C’est donc sans surprise que je ramasse à mes pieds un collier fait de bouchons de Bieraubeurre réalisé de la main de mon ami. Avec lui, un simple mot, bien plus court que tout ceux que j’ai pu recevoir auparavant.

Continue à t’ouvrir au monde afin d’en capter toute la lumière et de pouvoir éclairer à ton tour les gens qui t’entourent. Joyeux anniversaire, Luna.

Je souris et passe le collier autour de mon cou. Luna a toujours vu des choses que le reste du monde n’arrivait pas à saisir et je suis heureuse de pouvoir goûter par instants à la sérénité qui la possède.

A son tour, le collier de bouchons me transporte vers ma prochaine destination. C’est un peu idiot mais la sensation d’être saisie par le nombril devient presque plaisante associée ainsi à tant de souvenirs.

Le lieu que j’atteins par la suite, je le reconnais immédiatement et je sens mon cœur se serrer douloureusement. Autour de moi, de nombreuses pierres blanches ses dressent à intervalle régulier et des fleurs colorées ornent certaines d’entre elles. Face à moi, le marbre blanc est gravé d’inscriptions qui rendent ma gorge sèche et mes yeux humides. Je caresse le nom de mon frère du bout des doigts. J’aimerais tant qu’il soit là aujourd’hui, j’aimerais qu’il voie celle que je suis devenue. Il me manque tellement.

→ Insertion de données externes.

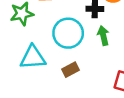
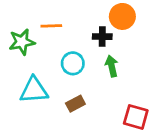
cyan circle: (68, 33) -> (73, 63), size x0.7

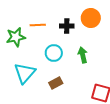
black cross: (102, 37) -> (67, 26), moved
cyan triangle: (34, 90) -> (25, 73), turned -45

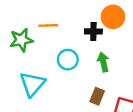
black cross: (67, 26) -> (93, 31), moved
brown rectangle: (56, 83) -> (97, 96), moved, turned -40

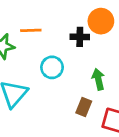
green arrow: (103, 62) -> (98, 79), moved

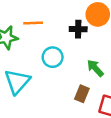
green arrow: (98, 79) -> (95, 68), turned -30

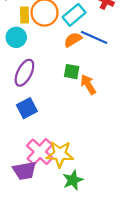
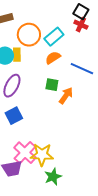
yellow rectangle: (24, 15) -> (17, 55), moved
blue line: (94, 37) -> (82, 69), moved
orange arrow: (88, 85) -> (66, 96), turned 66

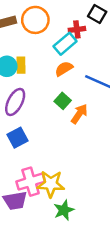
red cross: (81, 25) -> (77, 29), moved, turned -32
orange circle: (29, 35) -> (35, 20), moved
green square: (52, 85) -> (63, 101), turned 32
pink cross: (25, 153) -> (31, 182), turned 30

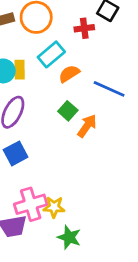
cyan rectangle: (65, 44) -> (51, 54), moved
yellow star: (51, 184) -> (54, 207), size x0.7
green star: (64, 210) -> (69, 237), turned -30

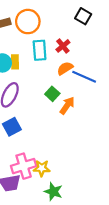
red cross: (84, 28) -> (63, 46), moved, turned -32
cyan rectangle: (51, 54) -> (40, 50), turned -54
orange semicircle: (69, 74) -> (65, 68), moved

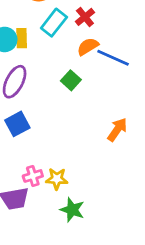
cyan rectangle: (40, 50) -> (54, 23), turned 42
orange arrow: (67, 105) -> (117, 130), moved
pink cross: (24, 166) -> (33, 176), size x0.6

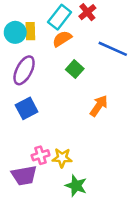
orange semicircle: (88, 47) -> (62, 39), moved
orange arrow: (117, 130) -> (99, 106), moved

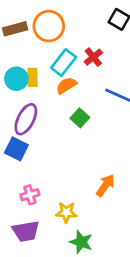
orange arrow: (99, 106) -> (105, 185), moved
blue square: (27, 108) -> (16, 149), moved, turned -35
pink cross: (41, 155) -> (30, 195), moved

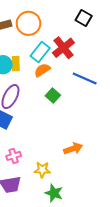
red cross: (93, 57) -> (63, 48), size x1.5
orange arrow: (105, 185) -> (73, 149), turned 36

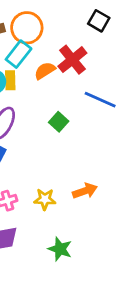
cyan rectangle: (40, 52) -> (19, 54), moved
orange semicircle: (42, 70) -> (45, 71), moved
yellow star: (42, 170) -> (45, 199), moved

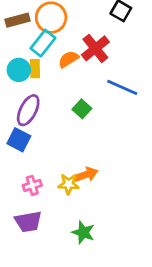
orange arrow: (85, 191) -> (86, 175), moved

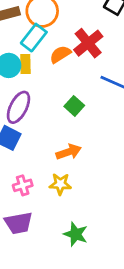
orange arrow: (86, 175) -> (69, 152), moved

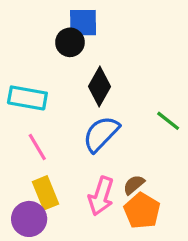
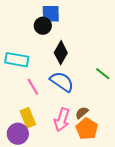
blue semicircle: (101, 134) -> (62, 82), turned 80
pink line: (37, 147) -> (33, 87), moved

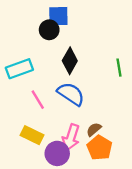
cyan rectangle: (17, 60) -> (19, 69), turned -30
green line: (103, 74) -> (119, 68), moved, turned 42
yellow rectangle: (28, 118) -> (32, 135), turned -42
purple circle: (18, 134) -> (57, 153), moved

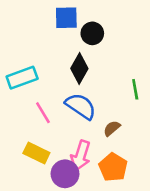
black circle: (49, 30) -> (92, 33), moved
green line: (119, 68) -> (135, 89), moved
brown semicircle: (94, 129) -> (112, 128), moved

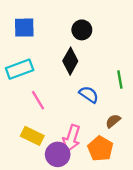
blue square: (66, 18) -> (24, 28), moved
blue semicircle: (81, 106) -> (89, 94), moved, size x0.7
brown semicircle: (112, 128) -> (113, 121), moved

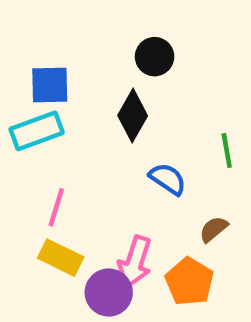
blue square: (24, 28) -> (50, 85), moved
pink line: (38, 100) -> (56, 207), moved, turned 48

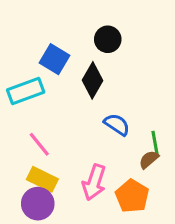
blue square: (50, 85) -> (54, 59), moved, turned 32
green line: (227, 151) -> (155, 143), moved
pink line: (56, 207) -> (39, 144), turned -56
purple circle: (109, 293) -> (38, 204), moved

Au pied de la stèle se trouvent deux morceaux de parchemins. Sur le premier, je reconnais l’écriture de George.

Petite sœur,
Je sais que tu aimerais que Fred soit avec nous et je suis certain que lui aussi donnerait tout pour te voir aujourd’hui. Aussi, je me suis dit que tu avais droit de connaître un de ses secrets les plus sombres : il avait peur de toi. Ça peut paraître idiot mais après Maman, tu as toujours été la personne qu’il a le plus craint. Tu ne me crois pas ? Alors lis le second parchemin.
Fred te souhaite un excellent anniversaire, Crevette.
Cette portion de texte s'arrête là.